Mauk
Rita est une jeune femme pleine de vie et de rêves. Mais elle a un caillou dans sa chaussure, un sparadrap du capitaine Haddock dans sa vie, un truc qui ne la lâche pas. Son « coloc », elle l’appelle. Une chose flasque et incolore, qui squatte les recoins de son appart. « On pourrait croire à une bête pâte à pizza ou à une tranche de tofu… s’il n’avait pas cette capacité à se rendre transparent… », tente-t-elle de le définir. Et s’il ne commençait pas à prendre ses aises et à bouger les meubles. Voire à parler. « Mauk », murmure-t-il. Comme pour se présenter, et devenir, un peu, quelqu’un.
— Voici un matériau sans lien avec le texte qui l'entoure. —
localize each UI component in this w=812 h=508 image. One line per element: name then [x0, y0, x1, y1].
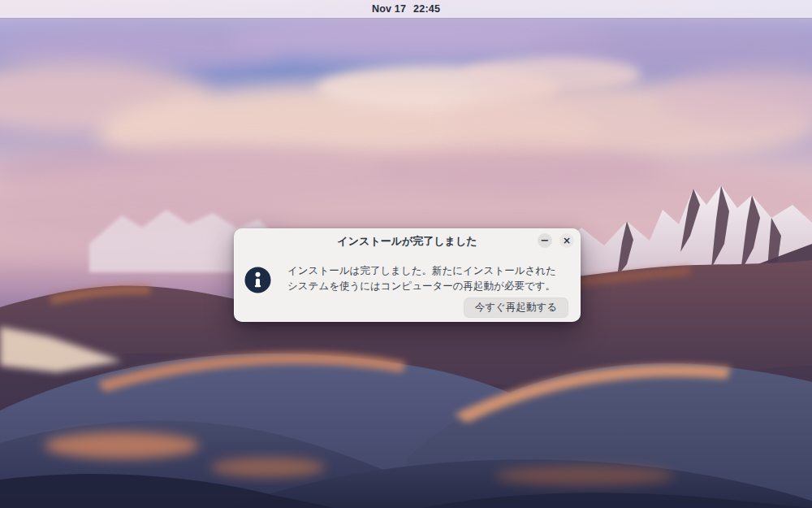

Pour son premier livre, Louise Aleksiejew propose une réflexion à la fois fine et loufoque sur la solitude et l’amitié. Si son récit prend une apparence fantastique, à travers cette sorte de blob invasif et conscient qui ne veut pas quitter « le T1 d’enfer » de Rita, il fait davantage penser à des contes poétiques et surréalistes à la Boris Vian, voire à des nouvelles asburdes à la Kafka. Du moins au début. Car après le rejet, la terreur ou le dégoût, c’est une certaine tendresse qu’éprouve Rita vis-à-vis de sa chose, qui s’humanise page après page. Puis une véritable affection, voire une dépendance. On peut imaginer alors que Mauk n’est qu’une projection psychique de Rita, forme d’ami imaginaire pour mieux gérer sa solitude. Ou encore qu’il est une forme de doudou intérieur, un appui pour assumer son indépendance et ses envies les plus saugrenues. Peu importe l’interprétation, l’histoire avance en zigzag comme pour mieux synthétiser la vie des jeunes adultes, oscillant entre déprime et grandes espérances, euphorie et crises d’angoisse.
Avec son graphisme cartoon minimaliste, ses couleurs tranchées et ses découpages denses, l’autrice semble parfois chercher le bon ton, le bon équilibre dans la forme comme dans le fond. Mais elle avance, envers et contre tout, et dévoile avec cette bande dessinée singulière un vrai potentiel artistique et narratif.